Progressive multiple sclerosis (pMS) remains a major unmet clinical need, with smouldering neuroinflammation and neurodegeneration driven by complex CNS-intrinsic mechanisms that traditional animal models fail to recapitulate adequately. New approach methodologies (NAMs) leveraging human patient-derived systems offer a transformative opportunity to study these processes with unprecedented fidelity. Our laboratory has developed a progressive NAM framework, moving from patient-derived 2D induced neural stem cell (iNSC) cultures — generated via direct reprogramming to preserve disease-relevant epigenetic memory — towards sophisticated 3D patient hybridoid models. These novel human hybridoids are built on developmentally mature air-liquid interface cortical organoids (ALICOs) transplanted with control or patient-derived iNSCs, enabling the study of neuroimmune interactions within a structured, physiologically relevant architecture.
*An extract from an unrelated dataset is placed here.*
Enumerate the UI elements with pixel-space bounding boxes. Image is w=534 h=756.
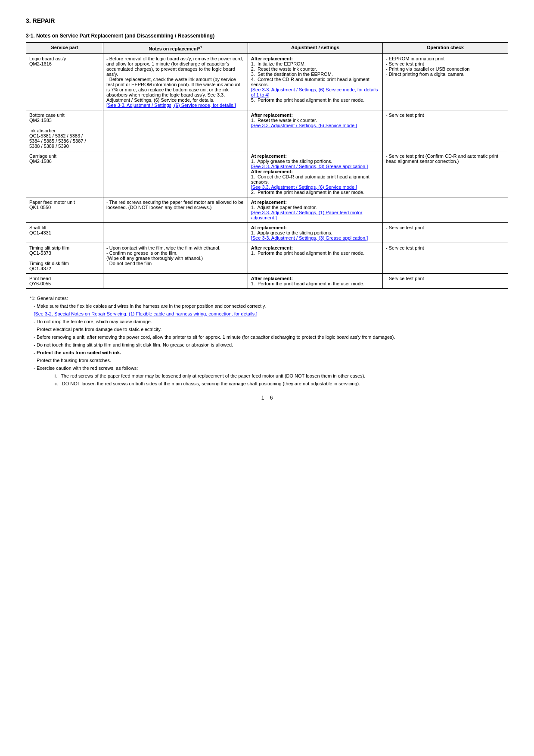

To comprehensively phenotype and interrogate these models, we apply an integrated multi-module analytical strategy encompassing spatial transcriptomics to resolve disease-associated cellular states in their tissue context, multielectrode array (MEA) recordings to capture functional network dynamics, and RABIDseq to map intercellular communication at single-cell resolution. Together, this NAM pipeline — spanning patient-specific 2D cultures through to functionally and molecularly profiled 3D hybridoids — represents a powerful new platform for dissecting pMS pathogenesis and identifying novel therapeutic targets.